Aslına bakarsak Voyagis’i bir tek 5 sayılık bir hikâye olarak düşündüm ve kararımda hemen hemen kesindim. Sadece editörüm bana nihayet sayı için final yazmamamı ve serinin devam etmesinin güzel olabileceğini söylemiş oldu. muhakkak ki bu 5 sayı bir bütün olarak bittikten sonrasında okurların ilgisine gore serinin yol haritası birazcık daha belli olacak.

Günümüz şartlarında pek fazlaca genç kabiliyet, manga veya cartoon roman hayatına ileri atılmak istiyor fakat hem nereden başlaması gerektiğiniz bilmiyor aynı zamanda “Beni kim ne yapsın” diyor. Onlara ne şeklinde tavsiyeler verebilirsiniz?

Eğer oluşturmak istedikleri işin bu olduğuna eminlerse mutlak surette vazgeçmesinler. Bu aşamada toplumsal medya hesaplarını bir portföy şeklinde kullanabilirler ve mümkün olduğunca projelerini ve fikirlerini özetleyen e-postalarla şirketlere ve editörlere ulaşabilirler. bundan farklı olarak imkanları var ise cartoon roman fuarlarına giderek oradaki şirketlere portfolyolarını bırakabilirler. Ben açıkçası talih eseri olarak Mark Silvestri tarafınca ayrım edildim ve serüvenim bu biçimde başladı.

Ne yazık ki sektörde pek fazlaca “başlangıç şirketi” fazlaca düşük ücretler öneri ediyor çizerlere. Sadece bu firmalar çizerler için bir sıçrama tahtası vazifesi görebilir ve büyük şirketlerin onları keşfetmesine yardım edebilir.

nihayet zamanda okuduğunuz hikaye ve romanların içinden bir tanesini çizik atmak, bir şeyler karalamak isteseniz hangisi olurdu?

nihayet zamanda yoğunluktan dolayı pek çok kitap okuyamasam da Alfred Bester’in Kaplan! Kaplan! kitabını cartoon romana uyarlamak arzu ederdim.

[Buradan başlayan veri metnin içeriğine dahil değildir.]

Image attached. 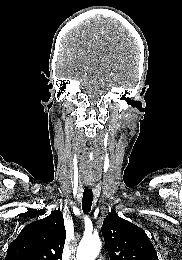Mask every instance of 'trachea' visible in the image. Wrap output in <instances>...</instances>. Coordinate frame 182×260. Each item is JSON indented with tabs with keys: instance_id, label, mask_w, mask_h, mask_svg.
<instances>
[{
	"instance_id": "trachea-1",
	"label": "trachea",
	"mask_w": 182,
	"mask_h": 260,
	"mask_svg": "<svg viewBox=\"0 0 182 260\" xmlns=\"http://www.w3.org/2000/svg\"><path fill=\"white\" fill-rule=\"evenodd\" d=\"M93 192L90 188H85L82 199V210L85 214H88L92 207Z\"/></svg>"
}]
</instances>
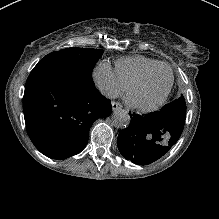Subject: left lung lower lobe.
I'll return each instance as SVG.
<instances>
[{"label": "left lung lower lobe", "instance_id": "0a47b994", "mask_svg": "<svg viewBox=\"0 0 219 219\" xmlns=\"http://www.w3.org/2000/svg\"><path fill=\"white\" fill-rule=\"evenodd\" d=\"M130 117L129 127L118 136V148L126 159L140 165L150 164L167 153L179 139L185 121L159 111Z\"/></svg>", "mask_w": 219, "mask_h": 219}]
</instances>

nihayet olarak kabul edeceğiniz gibi nihayet günlerde suni zekâların imal ettiği görseller fazlasıyla münakaşa konusu oldu. Makine öğreniminde kullanılan içeriklerin içinde sanatçıların portfolyolarının da olması çokça tepki çekti ve “No to AI” adlı bir fiil başlatıldı. Siz bu mevzuda ne düşünüyorsunuz?

Bu aslen fazlaca derin ve gri alanlarla dolu bir mevzu, bahis. Sadece eli kalem tutan ve emsalsiz çizimler üreten neredeyse her önüne gelen için bu suni zekâlar düş gücüne bir hakaret olarak görülüyor. Kolay tasarımlar için fazlaca yararlı bir teknolojik ilerleme olsa da bu mevzunun etik ve etik taraflarını görmezden gelmemek lazım. Sadece pek fazlaca çizerin ve tasarımcının canını en fazlaca sıkan mevzu, bahis bir suni zekâya insan muamelesi hazırlanması.

Şahsen ben bu mevzuda suni zekâları geliştiren firmaların çizerleri de düşünerek önemler alması icap ettiğini düşünüyorum.

ZİYARETÇİ YORUMLARI

Henüz yorum yapılmamış. İlk yorumu aşağıdaki form aracılığıyla siz yapabilirsiniz.